**** Materials provided ****

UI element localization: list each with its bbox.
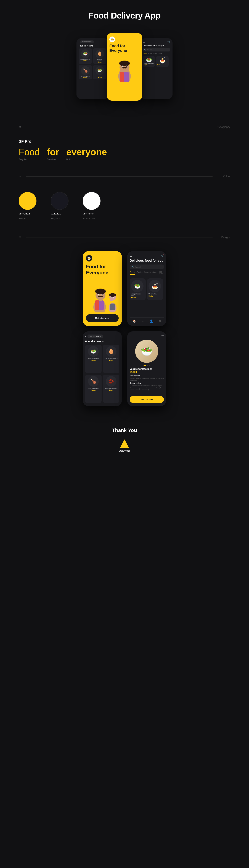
category-tabs: Foods Drinks Snacks Sauc bbox=[143, 53, 170, 55]
food-image: 🥗 bbox=[131, 280, 144, 292]
font-word-everyone: everyone bbox=[66, 147, 107, 157]
food-name: Egg and cucumber... bbox=[105, 358, 117, 359]
section-divider-02: 02 Colors bbox=[19, 172, 230, 181]
font-item-regular: Food Regular bbox=[19, 147, 40, 161]
hero-section: ‹ Spicy chieckns Found 6 results 🥗 Veggi… bbox=[0, 28, 249, 120]
center-phone: 👨‍🍳 Food for Everyone bbox=[107, 33, 142, 101]
svg-point-9 bbox=[126, 66, 127, 67]
hamburger-icon-dark[interactable]: ☰ bbox=[130, 254, 132, 257]
search-food-grid: 🥗 Veggie tomato mix ₦1,900 🥚 Egg and cuc… bbox=[85, 345, 119, 403]
food-image: 🥗 bbox=[88, 346, 99, 357]
list-item[interactable]: 🍗 Fried chicken m. ₦1,900 bbox=[79, 65, 92, 80]
list-item[interactable]: 🥗 Veggie tomato mix ₦1,900 bbox=[143, 56, 155, 67]
tab-foods[interactable]: Foods bbox=[143, 53, 147, 55]
mockup-container: ‹ Spicy chieckns Found 6 results 🥗 Veggi… bbox=[62, 29, 187, 111]
color-circle-white bbox=[83, 192, 101, 210]
color-hex-dark: #181820 bbox=[51, 212, 61, 215]
character-svg bbox=[110, 53, 139, 82]
yellow-phone-title: Food for Everyone bbox=[86, 264, 119, 276]
tab-sauces-dark[interactable]: Sauc bbox=[152, 271, 157, 275]
tab-snacks[interactable]: Snacks bbox=[153, 53, 157, 55]
list-item[interactable]: 🍝 Ve tomato... ₦1,9... bbox=[147, 278, 163, 300]
color-circle-yellow bbox=[19, 192, 36, 210]
onboarding-phone: 👨‍🍳 Food for Everyone bbox=[83, 251, 122, 326]
delivery-info-text: delivered between monday and thursday 20… bbox=[130, 377, 164, 381]
list-item[interactable]: 🍗 Fried chicken m. ₦1,900 bbox=[85, 375, 102, 403]
svg-rect-21 bbox=[110, 304, 115, 310]
chef-badge: 👨‍🍳 bbox=[86, 255, 92, 261]
svg-point-15 bbox=[95, 288, 106, 294]
search-header: ‹ Spicy chieckns bbox=[85, 335, 119, 338]
tab-sauces[interactable]: Sauc bbox=[158, 53, 162, 55]
svg-point-27 bbox=[111, 297, 112, 298]
color-name-yellow: Hunger bbox=[19, 217, 26, 220]
see-more[interactable]: SEE MORE bbox=[158, 271, 164, 275]
logo: Aavatto bbox=[119, 438, 130, 453]
back-arrow-icon[interactable]: ‹ bbox=[85, 335, 86, 338]
list-item[interactable]: 🥗 Veggie tomato mix ₦1,900 bbox=[85, 345, 102, 373]
detail-phone: ‹ ♡ 🥗 Veggie tomato mix ₦1,900 Delivery … bbox=[127, 331, 166, 406]
tab-snacks-dark[interactable]: Snacks bbox=[144, 271, 151, 275]
tab-drinks-dark[interactable]: Drinks bbox=[137, 271, 142, 275]
detail-food-image: 🥗 bbox=[135, 340, 158, 363]
dark-food-row: 🥗 Veggie tomato mix ₦1,900 🍝 Ve tomato..… bbox=[130, 278, 164, 300]
heart-icon-detail[interactable]: ♡ bbox=[161, 335, 164, 338]
list-item[interactable]: 🥗 Ve... ₦1,900 bbox=[93, 65, 106, 80]
back-arrow-detail[interactable]: ‹ bbox=[130, 335, 131, 338]
font-word-food: Food bbox=[19, 147, 40, 157]
dark-phone-header: ☰ 🛒 bbox=[130, 254, 164, 257]
svg-point-8 bbox=[122, 66, 123, 67]
nav-settings-icon[interactable]: ⚙ bbox=[158, 319, 161, 323]
nav-home-icon[interactable]: 🏠 bbox=[133, 319, 136, 323]
back-icon[interactable]: ‹ bbox=[79, 41, 79, 43]
list-item[interactable]: 🥗 Veggie tomato mix ₦1,900 bbox=[79, 48, 92, 64]
cart-icon-dark[interactable]: 🛒 bbox=[161, 254, 164, 257]
right-phone: ☰ 🛒 Delicious food for you 🔍 Search Food… bbox=[141, 38, 173, 99]
food-name: Veggie tomato mix bbox=[131, 293, 144, 297]
svg-marker-29 bbox=[120, 439, 129, 448]
tab-foods-dark[interactable]: Foods bbox=[130, 271, 135, 275]
dark-categories: Foods Drinks Snacks Sauc SEE MORE bbox=[130, 271, 164, 276]
hamburger-icon[interactable]: ☰ bbox=[143, 40, 145, 43]
dark-phone-title: Delicious food for you bbox=[130, 259, 164, 263]
page-title: Food Delivery App bbox=[0, 11, 249, 21]
dark-search-bar[interactable]: 🔍 Search bbox=[130, 265, 164, 269]
detail-price: ₦1,900 bbox=[130, 371, 164, 373]
list-item[interactable]: 🫘 Moi-moi and expa... ₦1,900 bbox=[103, 375, 119, 403]
hero-character bbox=[110, 53, 139, 82]
svg-rect-2 bbox=[120, 72, 123, 82]
list-item[interactable]: 🥗 Veggie tomato mix ₦1,900 bbox=[130, 278, 146, 300]
food-price: ₦1,900 bbox=[91, 360, 96, 361]
svg-point-28 bbox=[114, 297, 114, 298]
divider-line-02 bbox=[26, 176, 213, 177]
return-policy-text: All our foods are double checked before … bbox=[130, 385, 164, 391]
page-header: Food Delivery App bbox=[0, 0, 249, 28]
list-item[interactable]: 🥚 Egg and cucumber... ₦1,900 bbox=[103, 345, 119, 373]
search-bar-small[interactable]: 🔍 Search bbox=[143, 48, 170, 52]
section-number-02: 02 bbox=[19, 175, 22, 178]
add-to-cart-button[interactable]: Add to cart bbox=[130, 396, 164, 403]
nav-heart-icon[interactable]: ♡ bbox=[142, 319, 144, 323]
font-showcase: Food Regular for Semibold everyone Bold bbox=[19, 147, 230, 161]
tab-drinks[interactable]: Drinks bbox=[148, 53, 152, 55]
thank-you-section: Thank You Aavatto bbox=[0, 417, 249, 467]
dark-phone-nav: 🏠 ♡ 👤 ⚙ bbox=[130, 317, 164, 323]
designs-section: 👨‍🍳 Food for Everyone bbox=[19, 244, 230, 417]
section-number-01: 01 bbox=[19, 126, 22, 128]
list-item[interactable]: 🥚 Egg and cucumber... ₦1,900 bbox=[93, 48, 106, 64]
section-divider-03: 03 Designs bbox=[19, 232, 230, 242]
colors-section: #FFCB13 Hunger #181820 Elegance #FFFFFF … bbox=[19, 183, 230, 230]
search-tag: Spicy chieckns bbox=[80, 40, 94, 43]
font-item-semibold: for Semibold bbox=[47, 147, 59, 161]
food-image: 🥚 bbox=[106, 346, 116, 357]
search-chip[interactable]: Spicy chieckns bbox=[87, 335, 103, 338]
nav-user-icon[interactable]: 👤 bbox=[150, 319, 153, 323]
list-item[interactable]: 🍝 Ve ₦1,9 bbox=[156, 56, 169, 67]
cart-icon[interactable]: 🛒 bbox=[167, 40, 170, 43]
font-family-name: SF Pro bbox=[19, 139, 230, 144]
chef-icon: 👨‍🍳 bbox=[109, 36, 115, 42]
section-label-03: Designs bbox=[216, 236, 230, 239]
detail-header: ‹ ♡ bbox=[130, 335, 164, 338]
food-name: Fried chicken m. bbox=[88, 388, 99, 389]
get-started-button[interactable]: Get starteed bbox=[86, 314, 119, 322]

****

Everything in the records except the pictures should be printed again exactly.

> Answer box
UI element localization: list each with its bbox.
category-tabs: Foods Drinks Snacks Sauc bbox=[143, 53, 170, 55]
food-image: 🥗 bbox=[131, 280, 144, 292]
font-word-everyone: everyone bbox=[66, 147, 107, 157]
food-name: Egg and cucumber... bbox=[105, 358, 117, 359]
section-divider-02: 02 Colors bbox=[19, 172, 230, 181]
font-item-regular: Food Regular bbox=[19, 147, 40, 161]
hero-section: ‹ Spicy chieckns Found 6 results 🥗 Veggi… bbox=[0, 28, 249, 120]
center-phone: 👨‍🍳 Food for Everyone bbox=[107, 33, 142, 101]
svg-point-9 bbox=[126, 66, 127, 67]
hamburger-icon-dark[interactable]: ☰ bbox=[130, 254, 132, 257]
search-food-grid: 🥗 Veggie tomato mix ₦1,900 🥚 Egg and cuc… bbox=[85, 345, 119, 403]
food-image: 🥗 bbox=[88, 346, 99, 357]
list-item[interactable]: 🍗 Fried chicken m. ₦1,900 bbox=[79, 65, 92, 80]
list-item[interactable]: 🥗 Veggie tomato mix ₦1,900 bbox=[143, 56, 155, 67]
tab-foods[interactable]: Foods bbox=[143, 53, 147, 55]
mockup-container: ‹ Spicy chieckns Found 6 results 🥗 Veggi… bbox=[62, 29, 187, 111]
color-circle-white bbox=[83, 192, 101, 210]
color-hex-dark: #181820 bbox=[51, 212, 61, 215]
character-svg bbox=[110, 53, 139, 82]
yellow-phone-title: Food for Everyone bbox=[86, 264, 119, 276]
tab-sauces-dark[interactable]: Sauc bbox=[152, 271, 157, 275]
tab-snacks[interactable]: Snacks bbox=[153, 53, 157, 55]
list-item[interactable]: 🍝 Ve tomato... ₦1,9... bbox=[147, 278, 163, 300]
color-circle-yellow bbox=[19, 192, 36, 210]
onboarding-phone: 👨‍🍳 Food for Everyone bbox=[83, 251, 122, 326]
delivery-info-text: delivered between monday and thursday 20… bbox=[130, 377, 164, 381]
list-item[interactable]: 🍗 Fried chicken m. ₦1,900 bbox=[85, 375, 102, 403]
svg-rect-21 bbox=[110, 304, 115, 310]
chef-badge: 👨‍🍳 bbox=[86, 255, 92, 261]
svg-point-15 bbox=[95, 288, 106, 294]
search-header: ‹ Spicy chieckns bbox=[85, 335, 119, 338]
tab-sauces[interactable]: Sauc bbox=[158, 53, 162, 55]
svg-point-27 bbox=[111, 297, 112, 298]
color-name-yellow: Hunger bbox=[19, 217, 26, 220]
see-more[interactable]: SEE MORE bbox=[158, 271, 164, 275]
logo: Aavatto bbox=[119, 438, 130, 453]
back-arrow-icon[interactable]: ‹ bbox=[85, 335, 86, 338]
list-item[interactable]: 🥗 Veggie tomato mix ₦1,900 bbox=[85, 345, 102, 373]
detail-phone: ‹ ♡ 🥗 Veggie tomato mix ₦1,900 Delivery … bbox=[127, 331, 166, 406]
tab-snacks-dark[interactable]: Snacks bbox=[144, 271, 151, 275]
tab-drinks-dark[interactable]: Drinks bbox=[137, 271, 142, 275]
detail-food-image: 🥗 bbox=[135, 340, 158, 363]
dark-food-row: 🥗 Veggie tomato mix ₦1,900 🍝 Ve tomato..… bbox=[130, 278, 164, 300]
heart-icon-detail[interactable]: ♡ bbox=[161, 335, 164, 338]
list-item[interactable]: 🥗 Ve... ₦1,900 bbox=[93, 65, 106, 80]
back-arrow-detail[interactable]: ‹ bbox=[130, 335, 131, 338]
font-word-food: Food bbox=[19, 147, 40, 157]
dark-phone-header: ☰ 🛒 bbox=[130, 254, 164, 257]
svg-point-8 bbox=[122, 66, 123, 67]
nav-settings-icon[interactable]: ⚙ bbox=[158, 319, 161, 323]
nav-home-icon[interactable]: 🏠 bbox=[133, 319, 136, 323]
back-icon[interactable]: ‹ bbox=[79, 41, 79, 43]
list-item[interactable]: 🥗 Veggie tomato mix ₦1,900 bbox=[79, 48, 92, 64]
cart-icon-dark[interactable]: 🛒 bbox=[161, 254, 164, 257]
right-phone: ☰ 🛒 Delicious food for you 🔍 Search Food… bbox=[141, 38, 173, 99]
food-name: Veggie tomato mix bbox=[131, 293, 144, 297]
svg-marker-29 bbox=[120, 439, 129, 448]
tab-foods-dark[interactable]: Foods bbox=[130, 271, 135, 275]
dark-categories: Foods Drinks Snacks Sauc SEE MORE bbox=[130, 271, 164, 276]
hamburger-icon[interactable]: ☰ bbox=[143, 40, 145, 43]
dark-phone-title: Delicious food for you bbox=[130, 259, 164, 263]
page-title: Food Delivery App bbox=[0, 11, 249, 21]
dark-search-bar[interactable]: 🔍 Search bbox=[130, 265, 164, 269]
detail-price: ₦1,900 bbox=[130, 371, 164, 373]
list-item[interactable]: 🫘 Moi-moi and expa... ₦1,900 bbox=[103, 375, 119, 403]
hero-character bbox=[110, 53, 139, 82]
svg-rect-2 bbox=[120, 72, 123, 82]
list-item[interactable]: 🥗 Veggie tomato mix ₦1,900 bbox=[130, 278, 146, 300]
food-price: ₦1,900 bbox=[91, 360, 96, 361]
svg-point-28 bbox=[114, 297, 114, 298]
divider-line-02 bbox=[26, 176, 213, 177]
return-policy-text: All our foods are double checked before … bbox=[130, 385, 164, 391]
page-header: Food Delivery App bbox=[0, 0, 249, 28]
list-item[interactable]: 🥚 Egg and cucumber... ₦1,900 bbox=[103, 345, 119, 373]
search-bar-small[interactable]: 🔍 Search bbox=[143, 48, 170, 52]
section-number-02: 02 bbox=[19, 175, 22, 178]
add-to-cart-button[interactable]: Add to cart bbox=[130, 396, 164, 403]
nav-heart-icon[interactable]: ♡ bbox=[142, 319, 144, 323]
font-showcase: Food Regular for Semibold everyone Bold bbox=[19, 147, 230, 161]
tab-drinks[interactable]: Drinks bbox=[148, 53, 152, 55]
thank-you-section: Thank You Aavatto bbox=[0, 417, 249, 467]
dark-phone-nav: 🏠 ♡ 👤 ⚙ bbox=[130, 317, 164, 323]
designs-section: 👨‍🍳 Food for Everyone bbox=[19, 244, 230, 417]
section-number-01: 01 bbox=[19, 126, 22, 128]
list-item[interactable]: 🥚 Egg and cucumber... ₦1,900 bbox=[93, 48, 106, 64]
section-divider-03: 03 Designs bbox=[19, 232, 230, 242]
colors-section: #FFCB13 Hunger #181820 Elegance #FFFFFF … bbox=[19, 183, 230, 230]
search-tag: Spicy chieckns bbox=[80, 40, 94, 43]
font-item-semibold: for Semibold bbox=[47, 147, 59, 161]
food-image: 🥚 bbox=[106, 346, 116, 357]
search-chip[interactable]: Spicy chieckns bbox=[87, 335, 103, 338]
nav-user-icon[interactable]: 👤 bbox=[150, 319, 153, 323]
list-item[interactable]: 🍝 Ve ₦1,9 bbox=[156, 56, 169, 67]
cart-icon[interactable]: 🛒 bbox=[167, 40, 170, 43]
font-family-name: SF Pro bbox=[19, 139, 230, 144]
chef-icon: 👨‍🍳 bbox=[109, 36, 115, 42]
section-label-03: Designs bbox=[216, 236, 230, 239]
detail-header: ‹ ♡ bbox=[130, 335, 164, 338]
food-name: Fried chicken m. bbox=[88, 388, 99, 389]
get-started-button[interactable]: Get starteed bbox=[86, 314, 119, 322]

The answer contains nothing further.